An indictment drafted by the İstanbul Chief Public Prosecutor’s Office that seeks two consecutive life sentences for 13 people, including prominent Turkish journalists and pop singer Atilla Taş, on coup charges, was accepted by the 25th High Criminal Court in İstanbul on Friday, CNNTürk reported.
The journalists named in the indictment are National Party (UP) leader and Türk Solu weekly columnist Gökçe Fırat Çulhaoğlu, Yakup Çetin, Bünyamin Köseli, Cihan Acar, Abdullah Kılıç, Oğuz Usluer, Hüseyin Aydın, Murat Aksoy, Mustafa Erkan, Seyit Kılıç, Yetkin Yıldız, Ali Akkuş and famous pop singer Taş.
The indictment revealed that the suspects are accused of membership in a terrorist organization due to their stories, critical tweets and retweets.

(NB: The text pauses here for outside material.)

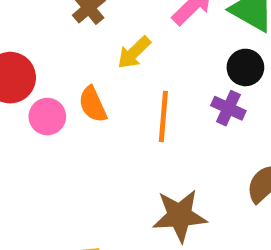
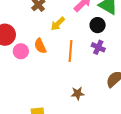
black circle: (245, 67) -> (98, 25), moved
brown star: (180, 216) -> (78, 93), size x0.6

The journalists are also accused of attempting to overthrow the constitutional order and membership in an armed terrorist organization called “FETÖ,” a derogatory acronym the Turkish government to describe for the faith-based Gülen movement.
The military coup attempt on July 15 killed over 240 people and wounded more than a thousand others. Immediately after the putsch, the Justice and Development Party (AKP) government along with President Recep Tayyip Erdoğan pinned the blame on the Gülen movement.
Fethullah Gülen, who inspired the movement, strongly denied having any role in the failed coup and called for an international investigation into it, but President Erdoğan — calling the coup attempt “a gift from God” — and the government initiated a widespread purge aimed at cleansing sympathizers of the movement from within state institutions, dehumanizing its popular figures and putting them in custody.
According to a report by the state-run Anadolu news agency on May 28, 154,694 individuals have been detained and 50,136 have been jailed due to alleged Gülen links since the failed coup attempt.
Rights organizations estimate the number of jailed journalists in Turkey as between 160 and 235.
Amnesty International launched a campaign on Twitter late in March to support jailed journalists in Turkey, calling for their release, with the hashtag #FreeTurkeyMedia.
Turkey is ranked 155th among 180 countries in the 2017 World Press Freedom Index released by Reporters Without Borders (RSF) on April 26.
If Turkey falls four more ranks, it will make it to the list of the countries on the blacklist, which has the poorest records in press freedom.
The US-based Freedom House, an independent watchdog organization dedicated to the expansion of freedom around the world, has named Turkey as among the countries that have a “not free” press, in a report released on April 28.
According to “Freedom of the Press 2017,” the Turkish government, using enhanced powers under a state of emergency, carried out a massive purge of media outlets accused of links to the attempted military coup in July.